Welke maatregelen neemt u om te stimuleren en faciliteren dat de Nederlandse boer genoeg kansen en mogelijkheden heeft om zijn bedrijf in Nederland voort te zetten en zich niet genoodzaakt hoeft te voelen om voor het runnen van een rendabel bedrijf de grens over te gaan?
Ik vind het erg belangrijk dat boeren en tuinders een goed inkomen kunnen verdienen, dat zij kunnen innoveren en dat zij gezonde bedrijven in stand kunnen houden en door kunnen geven. Dat is ook een van de doelen uit de LNV-visie. Zo zet ik mij onder andere in om de positie van de boer in de keten te versterken (Kamerstuk 28 625, nr. 257) en creëer ik met het bedrijfsovernamefonds financiële ruimte om op het moment van en vlak na bedrijfsovername te investeren in duurzame bedrijfsontwikkeling. Ondersteuning van het bedrijfsovernameproces door middel van coaching en versterking van het agrarisch ondernemerschap door opleiding vergroten het toekomst- en continuïteitsperspectief voor jonge boeren. Een nadere uitwerking van de versterking van de economische positie van boeren en tuinders volgt in de Kamerbrief over het Realisatieplan van de LNV-visie welke binnenkort naar uw Kamer wordt gestuurd.
Deelt u de mening dat we trots moeten zijn op de Nederlandse landbouw en tuinbouw en dat het signaal dat er een toenemende interesse is onder boeren om te emigreren een zorgelijk signaal is, dat aangeeft dat (een deel van) de Nederlandse boeren en tuinders deze trots niet als zodanig ervaren? Zo nee, hoe verklaart u dan het stijgende aantal boeren dat emigreert? Zo ja, bent u bekend met de achterliggende redenen voor de emigratie?
Ik vind inderdaad dat we trots kunnen zijn op de Nederlandse land- en tuinbouw. Dat dit niet altijd zo wordt ervaren is zorgelijk. Zoals ik ook in mijn LNV-visie heb gepresenteerd, moet de waardering van ons voedsel groter worden. Het is belangrijk dat de waardering voor het voedsel en het werk van de boer wordt verhoogd en daar zet ik mij voor in.
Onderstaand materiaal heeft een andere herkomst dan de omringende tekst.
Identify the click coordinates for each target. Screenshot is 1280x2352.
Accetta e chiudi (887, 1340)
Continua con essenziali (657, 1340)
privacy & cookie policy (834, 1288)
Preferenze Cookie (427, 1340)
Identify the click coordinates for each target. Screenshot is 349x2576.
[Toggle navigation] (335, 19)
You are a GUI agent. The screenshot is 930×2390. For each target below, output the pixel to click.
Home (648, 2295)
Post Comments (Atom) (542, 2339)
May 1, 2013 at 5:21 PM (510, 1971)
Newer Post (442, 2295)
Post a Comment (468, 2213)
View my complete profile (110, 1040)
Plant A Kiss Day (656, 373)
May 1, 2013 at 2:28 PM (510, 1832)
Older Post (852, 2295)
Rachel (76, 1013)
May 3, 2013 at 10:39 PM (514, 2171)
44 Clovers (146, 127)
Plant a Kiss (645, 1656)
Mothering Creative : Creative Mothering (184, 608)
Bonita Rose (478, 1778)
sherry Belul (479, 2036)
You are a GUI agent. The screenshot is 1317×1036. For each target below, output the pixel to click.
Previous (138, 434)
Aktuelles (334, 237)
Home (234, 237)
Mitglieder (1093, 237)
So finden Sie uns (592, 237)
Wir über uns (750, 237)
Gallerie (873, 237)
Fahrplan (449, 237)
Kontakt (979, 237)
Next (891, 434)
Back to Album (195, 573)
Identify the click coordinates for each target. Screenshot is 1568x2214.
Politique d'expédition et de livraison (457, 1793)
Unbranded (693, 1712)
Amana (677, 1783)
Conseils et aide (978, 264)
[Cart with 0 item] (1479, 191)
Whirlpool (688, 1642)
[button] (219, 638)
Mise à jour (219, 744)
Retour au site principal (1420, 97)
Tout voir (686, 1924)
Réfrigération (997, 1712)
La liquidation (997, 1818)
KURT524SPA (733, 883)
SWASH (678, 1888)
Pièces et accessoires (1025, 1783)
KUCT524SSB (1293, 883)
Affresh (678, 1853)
Kunt u, naast het aantal boeren dat emigreert, ook uiteenzetten hoeveel boeren stoppen vanwege het niet hebben van voldoende toekomstperspectief en het niet hebben van een opvolger?
Exacte cijfers over het aantal boeren dat stopt met als reden het niet hebben van voldoende toekomstperspectief of het niet hebben van een opvolger, zijn er niet. Indicatoren als het opvolgingscijfer en het continuïteitspercentage zeggen echter wel iets over de trend. Uit de meest recente cijfers van Wageningen Economic Research blijkt dat in de periode 2012–2016 de belangstelling voor bedrijfsopvolging is toegenomen. Het opvolgingscijfer – dat wil zeggen het aandeel van bedrijfshoofden van 51 jaar of ouder met een opvolger – is gestegen van 34% in 2012 tot 39% in 2016. Het deel van de bedrijven in de land- en tuinbouw dat op de middellange termijn – tien à vijftien jaar – naar verwachting zal worden voortgezet (het continuïteitspercentage) lag zowel in 2012 als in 2016 op 64%. Dat wil zeggen dat op de middellange termijn naar verwachting 36% van de bedrijven zal worden beëindigd. Dat komt neer op een geschatte jaarlijkse afname van circa 2,4%. De ontwikkeling van het aantal bedrijven is en wordt nog steeds vooral bepaald door het stoppen bij generatiewisseling.2
Herkent u zich in het beeld dat de Nederlandse boer moeite heeft met het rendabel maken en houden van een onderneming vanwege de regeldruk en andere kostprijsverhogende factoren als fosfaatrechten, grondprijzen en mestafzet? Zo ja, kunt u dat toelichten? Zo nee, hoe verklaart u de signalen als het groter wordende aantal boeren(gezinnen) dat emigreert?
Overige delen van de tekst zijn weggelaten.